Add sample probabilities (#3410)

flying-sheep · web-flow · commit 397d7036ed4f · 2024-12-20T14:19:20.000+01:00
diff --git a/docs/release-notes/3410.feature.md b/docs/release-notes/3410.feature.md
@@ -0,0 +1 @@
+Add sampling probabilities/mask parameter `p` to {func}`~scanpy.pp.sample` {smaller}`P Angerer`
diff --git a/src/scanpy/get/_aggregated.py b/src/scanpy/get/_aggregated.py
@@ -263,8 +263,7 @@ def aggregate(
     if axis is None:
         axis = 1 if varm else 0
     axis, axis_name = _resolve_axis(axis)
-    if mask is not None:
-        mask = _check_mask(adata, mask, axis_name)

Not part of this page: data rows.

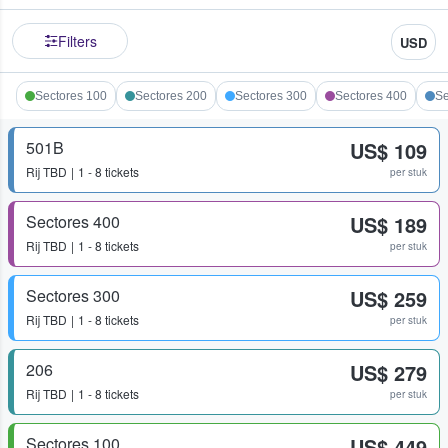
Filters
USD
Sectores 100
Sectores 200
Sectores 300
Sectores 400
Se
501B
US$ 109
Rij
TBD
1 - 8 tickets
per stuk
Sectores 400
US$ 189
Rij
TBD
1 - 8 tickets
per stuk
Sectores 300
US$ 259
Rij
TBD
1 - 8 tickets
per stuk
206
US$ 279
Rij
TBD
1 - 8 tickets
per stuk
Sectores 100
US$ 449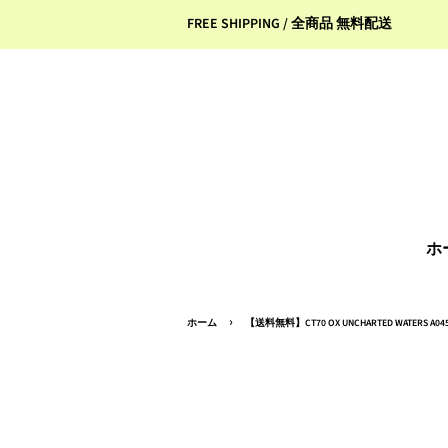
FREE SHIPPING / 全商品 無料配送
ホ
›
ホーム
【送料無料】CT70 OX UNCHARTED WATERS A04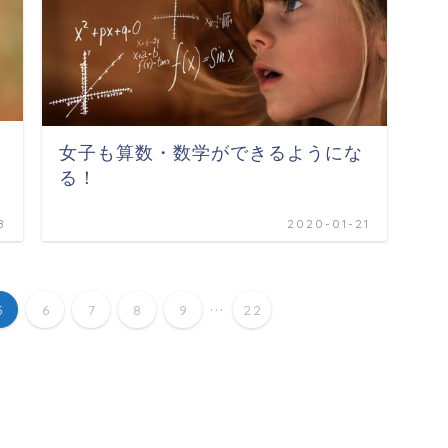
女子も算数・数学ができるようにな
る！
8
2020-01-21
...
5
6
7
8
9
22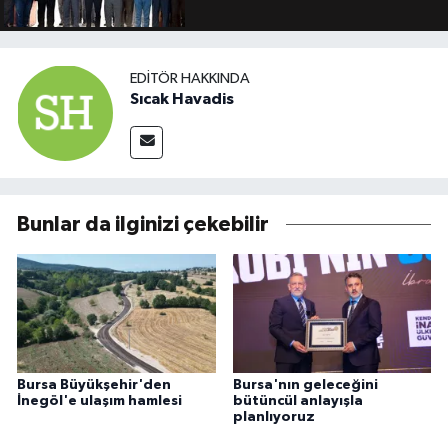
EDITÖR HAKKINDA
Sıcak Havadis
Bunlar da ilginizi çekebilir
Bursa Büyükşehir'den
Bursa'nın geleceğini
İnegöl'e ulaşım hamlesi
bütüncül anlayışla
planlıyoruz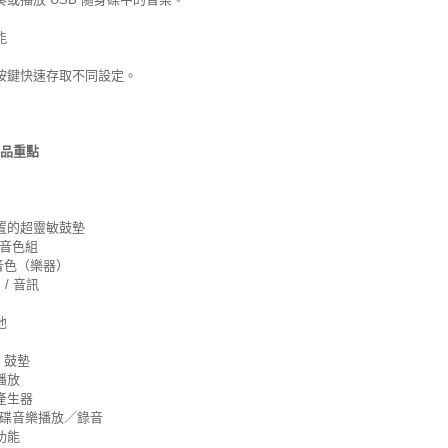
能
按鍵快速存取不同設定。
 產品重點
置的超靈敏鼓墊
設音色組
種音色（樂器）
 / 音訊
池
 鼓墊
播放
產生器
身碟音樂播放／錄音
功能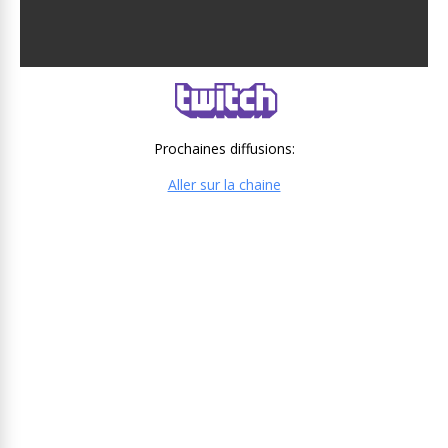
Prochaines diffusions:
Aller sur la chaine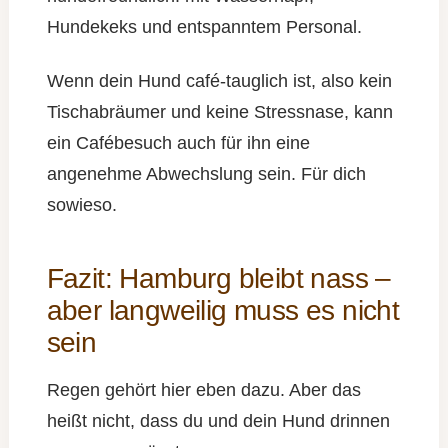
Hundekeks und entspanntem Personal.
Wenn dein Hund café-tauglich ist, also kein
Tischabräumer und keine Stressnase, kann
ein Cafébesuch auch für ihn eine
angenehme Abwechslung sein. Für dich
sowieso.
Fazit: Hamburg bleibt nass –
aber langweilig muss es nicht
sein
Regen gehört hier eben dazu. Aber das
heißt nicht, dass du und dein Hund drinnen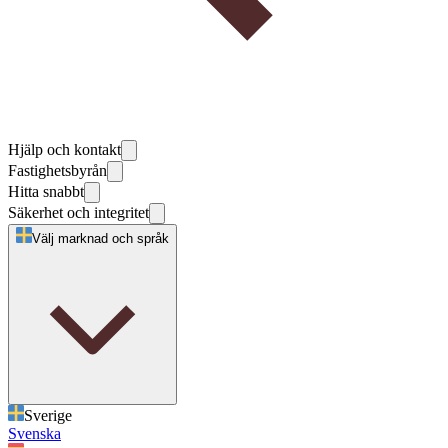
Hjälp och kontakt
Fastighetsbyrån
Hitta snabbt
Säkerhet och integritet
Välj marknad och språk
Sverige
Svenska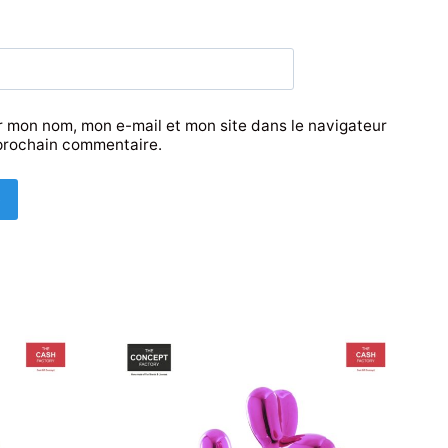
r mon nom, mon e-mail et mon site dans le navigateur
prochain commentaire.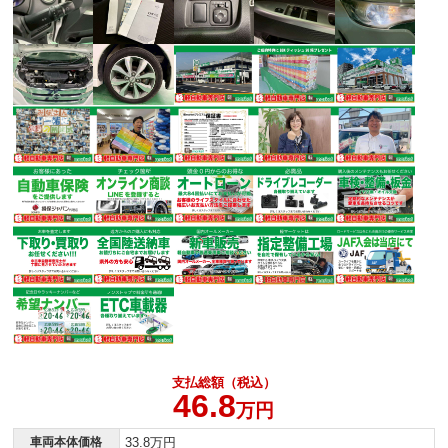
支払総額（税込）
46.8
万円
車両本体価格
33.8万円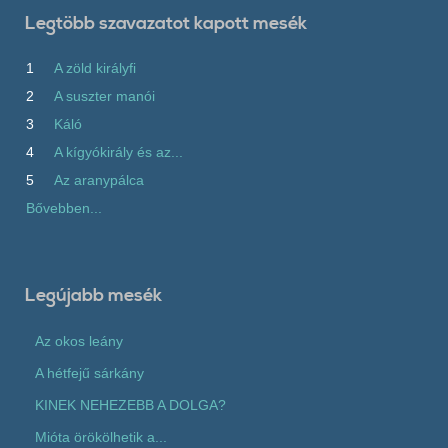
Legtöbb szavazatot kapott mesék
1
A zöld királyfi
2
A suszter manói
3
Káló
4
A kígyókirály és az...
5
Az aranypálca
Bővebben...
Legújabb mesék
Az okos leány
A hétfejű sárkány
KINEK NEHEZEBB A DOLGA?
Mióta örökölhetik a...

+    mask = _check_mask(adata, mask, axis_name)
     data = adata.X
     if sum(p is not None for p in [varm, obsm, layer]) > 1:
         raise TypeError("Please only provide one (or none) of varm, obsm, or layer")
diff --git a/src/scanpy/get/get.py b/src/scanpy/get/get.py
@@ -2,11 +2,12 @@
 
 from __future__ import annotations
 
-from typing import TYPE_CHECKING
+from typing import TYPE_CHECKING, TypeVar
 
 import numpy as np
 import pandas as pd
 from anndata import AnnData
+from numpy.typing import NDArray
 from packaging.version import Version
 from scipy.sparse import spmatrix
 
@@ -16,7 +17,11 @@
 
     from anndata._core.sparse_dataset import BaseCompressedSparseDataset
     from anndata._core.views import ArrayView
-    from numpy.typing import NDArray
+    from scipy.sparse import csc_matrix, csr_matrix
+
+    from .._compat import DaskArray
+
+    CSMatrix = csr_matrix | csc_matrix
 
 # --------------------------------------------------------------------------------
 # Plotting data helpers
@@ -485,42 +490,62 @@ def _set_obs_rep(
         raise AssertionError(msg)
 
 
+M = TypeVar("M", bound=NDArray[np.bool_] | NDArray[np.floating] | pd.Series | None)
+
+
 def _check_mask(
-    data: AnnData | np.ndarray,
-    mask: NDArray[np.bool_] | str,
+    data: AnnData | np.ndarray | CSMatrix | DaskArray,
+    mask: str | M,
     dim: Literal["obs", "var"],
-) -> NDArray[np.bool_]:  # Could also be a series, but should be one or the other
+    *,
+    allow_probabilities: bool = False,
+) -> M:  # Could also be a series, but should be one or the other
     """
     Validate mask argument
     Params
     ------
     data
         Annotated data matrix or numpy array.
     mask
-        The mask. Either an appropriatley sized boolean array, or name of a column which will be used to mask.
+        Mask (or probabilities if `allow_probabilities=True`).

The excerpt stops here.